» TASK INSTRUCTIONS: Transcribe the records word for word. Leave every picture out.

» RECORDS FOR THE TASK:

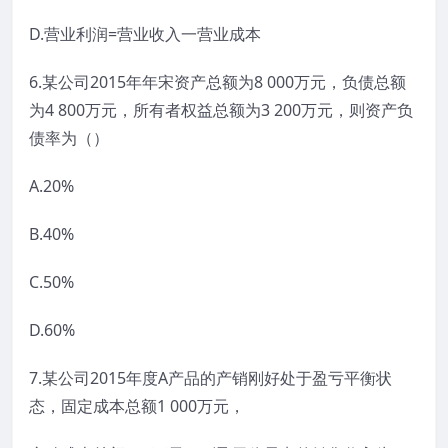
D.营业利润=营业收入一营业成本
6.某公司2015年年宋资产总额为8 000万元，负债总额
为4 800万元，所有者权益总额为3 200万元，则资产负
债率为（）
A.20%
B.40%
C.50%
D.60%
7.某公司2015年度A产品的产销刚好处于盈亏平衡状
态，固定成本总额1 000万元，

» SOLUTION TO THE EXERCISE:
D.营业利润=营业收入一营业成本
6.某公司2015年年宋资产总额为8 000万元，负债总额
为4 800万元，所有者权益总额为3 200万元，则资产负
债率为（）
A.20%
B.40%
C.50%
D.60%
7.某公司2015年度A产品的产销刚好处于盈亏平衡状
态，固定成本总额1 000万元，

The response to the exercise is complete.